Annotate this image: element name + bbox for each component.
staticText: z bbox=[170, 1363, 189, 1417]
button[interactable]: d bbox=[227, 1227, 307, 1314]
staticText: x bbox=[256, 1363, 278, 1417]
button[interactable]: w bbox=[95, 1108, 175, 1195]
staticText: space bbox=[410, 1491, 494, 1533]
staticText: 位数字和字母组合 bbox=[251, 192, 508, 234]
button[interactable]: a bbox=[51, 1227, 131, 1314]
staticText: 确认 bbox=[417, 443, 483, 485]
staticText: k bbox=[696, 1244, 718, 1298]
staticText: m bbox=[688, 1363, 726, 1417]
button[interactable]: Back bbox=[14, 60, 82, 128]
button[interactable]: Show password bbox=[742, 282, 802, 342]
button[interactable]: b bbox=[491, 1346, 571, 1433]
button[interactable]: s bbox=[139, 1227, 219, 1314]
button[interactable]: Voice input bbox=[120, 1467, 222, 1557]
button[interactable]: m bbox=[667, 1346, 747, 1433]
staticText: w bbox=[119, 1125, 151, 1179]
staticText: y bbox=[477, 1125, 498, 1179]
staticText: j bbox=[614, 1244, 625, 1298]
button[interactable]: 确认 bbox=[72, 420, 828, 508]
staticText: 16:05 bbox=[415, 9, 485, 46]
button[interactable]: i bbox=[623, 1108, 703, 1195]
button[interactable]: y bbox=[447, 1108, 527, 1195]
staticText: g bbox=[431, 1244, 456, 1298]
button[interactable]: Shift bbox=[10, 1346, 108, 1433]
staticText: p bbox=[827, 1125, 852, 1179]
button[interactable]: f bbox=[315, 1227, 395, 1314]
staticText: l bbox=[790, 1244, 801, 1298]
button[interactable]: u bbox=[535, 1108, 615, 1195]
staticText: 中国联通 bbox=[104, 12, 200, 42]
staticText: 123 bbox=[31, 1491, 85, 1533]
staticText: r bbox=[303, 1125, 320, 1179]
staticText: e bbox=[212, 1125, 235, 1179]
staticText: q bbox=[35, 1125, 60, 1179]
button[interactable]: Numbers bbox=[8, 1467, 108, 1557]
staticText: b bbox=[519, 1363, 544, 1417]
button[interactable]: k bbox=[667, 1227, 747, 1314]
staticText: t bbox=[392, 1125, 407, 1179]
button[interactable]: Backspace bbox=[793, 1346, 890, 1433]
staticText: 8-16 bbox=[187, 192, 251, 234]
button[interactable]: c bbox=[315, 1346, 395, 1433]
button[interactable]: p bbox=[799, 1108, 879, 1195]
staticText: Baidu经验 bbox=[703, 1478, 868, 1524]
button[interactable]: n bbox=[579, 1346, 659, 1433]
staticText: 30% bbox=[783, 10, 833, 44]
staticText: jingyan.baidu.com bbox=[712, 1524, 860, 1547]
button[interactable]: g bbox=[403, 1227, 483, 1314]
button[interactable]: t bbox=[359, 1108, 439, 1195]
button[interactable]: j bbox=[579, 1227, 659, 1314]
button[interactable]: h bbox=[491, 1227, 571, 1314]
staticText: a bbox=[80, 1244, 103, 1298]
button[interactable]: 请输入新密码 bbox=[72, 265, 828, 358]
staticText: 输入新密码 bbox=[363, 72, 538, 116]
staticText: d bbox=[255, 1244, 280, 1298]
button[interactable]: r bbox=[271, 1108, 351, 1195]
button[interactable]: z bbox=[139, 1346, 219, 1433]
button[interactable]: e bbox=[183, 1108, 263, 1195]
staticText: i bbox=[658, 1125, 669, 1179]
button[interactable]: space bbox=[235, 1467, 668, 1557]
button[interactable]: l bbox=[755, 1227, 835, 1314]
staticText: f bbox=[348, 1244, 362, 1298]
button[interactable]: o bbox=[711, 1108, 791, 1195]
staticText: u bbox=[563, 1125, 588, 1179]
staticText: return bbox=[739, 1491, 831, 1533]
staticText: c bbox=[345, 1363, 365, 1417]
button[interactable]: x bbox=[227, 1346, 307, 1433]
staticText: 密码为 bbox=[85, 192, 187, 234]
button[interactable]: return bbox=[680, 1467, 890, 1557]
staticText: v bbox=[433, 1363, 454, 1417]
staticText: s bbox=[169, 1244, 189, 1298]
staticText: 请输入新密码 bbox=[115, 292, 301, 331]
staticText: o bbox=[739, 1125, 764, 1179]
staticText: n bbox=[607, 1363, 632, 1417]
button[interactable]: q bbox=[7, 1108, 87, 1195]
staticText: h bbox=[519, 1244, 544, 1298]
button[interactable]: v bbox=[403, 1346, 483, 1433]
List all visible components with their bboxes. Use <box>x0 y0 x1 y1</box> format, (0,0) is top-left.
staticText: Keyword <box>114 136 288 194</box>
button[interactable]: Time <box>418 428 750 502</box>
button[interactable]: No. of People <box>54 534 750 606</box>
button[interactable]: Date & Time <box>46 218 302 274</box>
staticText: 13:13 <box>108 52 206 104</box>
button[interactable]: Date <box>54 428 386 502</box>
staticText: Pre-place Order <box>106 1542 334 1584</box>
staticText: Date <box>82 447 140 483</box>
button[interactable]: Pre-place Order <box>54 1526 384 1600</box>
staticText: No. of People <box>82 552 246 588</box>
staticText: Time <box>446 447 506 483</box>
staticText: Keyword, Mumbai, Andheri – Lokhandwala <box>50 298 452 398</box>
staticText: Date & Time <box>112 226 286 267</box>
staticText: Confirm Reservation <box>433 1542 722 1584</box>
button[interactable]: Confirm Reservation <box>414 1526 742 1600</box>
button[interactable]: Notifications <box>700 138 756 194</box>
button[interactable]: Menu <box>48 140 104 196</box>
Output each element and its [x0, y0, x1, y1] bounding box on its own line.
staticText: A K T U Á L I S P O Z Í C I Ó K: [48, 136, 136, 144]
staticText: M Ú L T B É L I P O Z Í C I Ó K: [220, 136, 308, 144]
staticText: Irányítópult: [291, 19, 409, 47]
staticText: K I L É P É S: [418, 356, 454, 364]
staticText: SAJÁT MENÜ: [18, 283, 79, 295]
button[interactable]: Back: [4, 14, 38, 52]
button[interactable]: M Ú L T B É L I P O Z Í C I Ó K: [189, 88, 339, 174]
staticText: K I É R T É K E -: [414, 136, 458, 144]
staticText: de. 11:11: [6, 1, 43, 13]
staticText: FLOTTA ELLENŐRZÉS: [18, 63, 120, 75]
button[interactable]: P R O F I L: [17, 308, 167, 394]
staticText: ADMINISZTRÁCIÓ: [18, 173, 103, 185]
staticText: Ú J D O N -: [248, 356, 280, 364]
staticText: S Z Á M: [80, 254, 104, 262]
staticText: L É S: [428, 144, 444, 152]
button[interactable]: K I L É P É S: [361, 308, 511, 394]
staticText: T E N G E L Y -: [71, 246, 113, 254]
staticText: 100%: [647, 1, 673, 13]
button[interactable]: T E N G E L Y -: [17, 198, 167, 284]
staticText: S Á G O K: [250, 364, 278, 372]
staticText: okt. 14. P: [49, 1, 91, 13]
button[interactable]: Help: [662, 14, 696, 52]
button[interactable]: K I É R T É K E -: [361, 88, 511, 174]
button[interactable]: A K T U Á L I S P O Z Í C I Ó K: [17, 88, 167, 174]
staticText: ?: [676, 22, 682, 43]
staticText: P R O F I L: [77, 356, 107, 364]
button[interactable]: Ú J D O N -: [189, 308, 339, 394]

◆ ◆ ◆ ◆ ◆ ◆ ◆

Copy every entry exactly, leaving nothing out.

Annotate this image: element name + bbox for each component.
staticText: z bbox=[170, 1363, 189, 1417]
button[interactable]: d bbox=[227, 1227, 307, 1314]
staticText: x bbox=[256, 1363, 278, 1417]
button[interactable]: w bbox=[95, 1108, 175, 1195]
staticText: space bbox=[410, 1491, 494, 1533]
staticText: 位数字和字母组合 bbox=[251, 192, 508, 234]
button[interactable]: a bbox=[51, 1227, 131, 1314]
staticText: 确认 bbox=[417, 443, 483, 485]
staticText: k bbox=[696, 1244, 718, 1298]
staticText: m bbox=[688, 1363, 726, 1417]
button[interactable]: Back bbox=[14, 60, 82, 128]
button[interactable]: Show password bbox=[742, 282, 802, 342]
button[interactable]: b bbox=[491, 1346, 571, 1433]
button[interactable]: s bbox=[139, 1227, 219, 1314]
button[interactable]: Voice input bbox=[120, 1467, 222, 1557]
button[interactable]: m bbox=[667, 1346, 747, 1433]
staticText: w bbox=[119, 1125, 151, 1179]
staticText: y bbox=[477, 1125, 498, 1179]
staticText: j bbox=[614, 1244, 625, 1298]
button[interactable]: 确认 bbox=[72, 420, 828, 508]
staticText: 16:05 bbox=[415, 9, 485, 46]
button[interactable]: i bbox=[623, 1108, 703, 1195]
button[interactable]: y bbox=[447, 1108, 527, 1195]
staticText: g bbox=[431, 1244, 456, 1298]
button[interactable]: Shift bbox=[10, 1346, 108, 1433]
staticText: p bbox=[827, 1125, 852, 1179]
button[interactable]: f bbox=[315, 1227, 395, 1314]
staticText: l bbox=[790, 1244, 801, 1298]
button[interactable]: u bbox=[535, 1108, 615, 1195]
staticText: 中国联通 bbox=[104, 12, 200, 42]
staticText: 123 bbox=[31, 1491, 85, 1533]
staticText: r bbox=[303, 1125, 320, 1179]
staticText: e bbox=[212, 1125, 235, 1179]
staticText: q bbox=[35, 1125, 60, 1179]
button[interactable]: Numbers bbox=[8, 1467, 108, 1557]
staticText: b bbox=[519, 1363, 544, 1417]
button[interactable]: k bbox=[667, 1227, 747, 1314]
staticText: t bbox=[392, 1125, 407, 1179]
button[interactable]: Backspace bbox=[793, 1346, 890, 1433]
staticText: 8-16 bbox=[187, 192, 251, 234]
button[interactable]: c bbox=[315, 1346, 395, 1433]
button[interactable]: p bbox=[799, 1108, 879, 1195]
staticText: Baidu经验 bbox=[703, 1478, 868, 1524]
button[interactable]: n bbox=[579, 1346, 659, 1433]
staticText: 30% bbox=[783, 10, 833, 44]
staticText: jingyan.baidu.com bbox=[712, 1524, 860, 1547]
button[interactable]: g bbox=[403, 1227, 483, 1314]
button[interactable]: t bbox=[359, 1108, 439, 1195]
button[interactable]: j bbox=[579, 1227, 659, 1314]
button[interactable]: h bbox=[491, 1227, 571, 1314]
staticText: a bbox=[80, 1244, 103, 1298]
button[interactable]: 请输入新密码 bbox=[72, 265, 828, 358]
staticText: 输入新密码 bbox=[363, 72, 538, 116]
staticText: d bbox=[255, 1244, 280, 1298]
button[interactable]: r bbox=[271, 1108, 351, 1195]
button[interactable]: z bbox=[139, 1346, 219, 1433]
button[interactable]: e bbox=[183, 1108, 263, 1195]
staticText: i bbox=[658, 1125, 669, 1179]
button[interactable]: space bbox=[235, 1467, 668, 1557]
button[interactable]: l bbox=[755, 1227, 835, 1314]
staticText: f bbox=[348, 1244, 362, 1298]
button[interactable]: o bbox=[711, 1108, 791, 1195]
staticText: u bbox=[563, 1125, 588, 1179]
staticText: return bbox=[739, 1491, 831, 1533]
staticText: c bbox=[345, 1363, 365, 1417]
button[interactable]: x bbox=[227, 1346, 307, 1433]
staticText: 密码为 bbox=[85, 192, 187, 234]
button[interactable]: return bbox=[680, 1467, 890, 1557]
staticText: v bbox=[433, 1363, 454, 1417]
staticText: s bbox=[169, 1244, 189, 1298]
staticText: 请输入新密码 bbox=[115, 292, 301, 331]
staticText: o bbox=[739, 1125, 764, 1179]
staticText: n bbox=[607, 1363, 632, 1417]
button[interactable]: q bbox=[7, 1108, 87, 1195]
staticText: h bbox=[519, 1244, 544, 1298]
button[interactable]: v bbox=[403, 1346, 483, 1433]
List all visible components with their bboxes. Use <box>x0 y0 x1 y1</box> format, (0,0) is top-left.
staticText: Keyword <box>114 136 288 194</box>
button[interactable]: Time <box>418 428 750 502</box>
button[interactable]: No. of People <box>54 534 750 606</box>
button[interactable]: Date & Time <box>46 218 302 274</box>
staticText: 13:13 <box>108 52 206 104</box>
button[interactable]: Date <box>54 428 386 502</box>
staticText: Pre-place Order <box>106 1542 334 1584</box>
staticText: Date <box>82 447 140 483</box>
button[interactable]: Pre-place Order <box>54 1526 384 1600</box>
staticText: No. of People <box>82 552 246 588</box>
staticText: Time <box>446 447 506 483</box>
staticText: Keyword, Mumbai, Andheri – Lokhandwala <box>50 298 452 398</box>
staticText: Date & Time <box>112 226 286 267</box>
staticText: Confirm Reservation <box>433 1542 722 1584</box>
button[interactable]: Confirm Reservation <box>414 1526 742 1600</box>
button[interactable]: Notifications <box>700 138 756 194</box>
button[interactable]: Menu <box>48 140 104 196</box>
Output each element and its [x0, y0, x1, y1] bounding box on its own line.
staticText: A K T U Á L I S P O Z Í C I Ó K: [48, 136, 136, 144]
staticText: M Ú L T B É L I P O Z Í C I Ó K: [220, 136, 308, 144]
staticText: Irányítópult: [291, 19, 409, 47]
staticText: K I L É P É S: [418, 356, 454, 364]
staticText: SAJÁT MENÜ: [18, 283, 79, 295]
button[interactable]: Back: [4, 14, 38, 52]
button[interactable]: M Ú L T B É L I P O Z Í C I Ó K: [189, 88, 339, 174]
staticText: K I É R T É K E -: [414, 136, 458, 144]
staticText: de. 11:11: [6, 1, 43, 13]
staticText: FLOTTA ELLENŐRZÉS: [18, 63, 120, 75]
button[interactable]: P R O F I L: [17, 308, 167, 394]
staticText: ADMINISZTRÁCIÓ: [18, 173, 103, 185]
staticText: Ú J D O N -: [248, 356, 280, 364]
staticText: S Z Á M: [80, 254, 104, 262]
staticText: L É S: [428, 144, 444, 152]
button[interactable]: K I L É P É S: [361, 308, 511, 394]
staticText: T E N G E L Y -: [71, 246, 113, 254]
staticText: 100%: [647, 1, 673, 13]
button[interactable]: T E N G E L Y -: [17, 198, 167, 284]
staticText: S Á G O K: [250, 364, 278, 372]
staticText: okt. 14. P: [49, 1, 91, 13]
button[interactable]: Help: [662, 14, 696, 52]
button[interactable]: K I É R T É K E -: [361, 88, 511, 174]
button[interactable]: A K T U Á L I S P O Z Í C I Ó K: [17, 88, 167, 174]
staticText: ?: [676, 22, 682, 43]
staticText: P R O F I L: [77, 356, 107, 364]
button[interactable]: Ú J D O N -: [189, 308, 339, 394]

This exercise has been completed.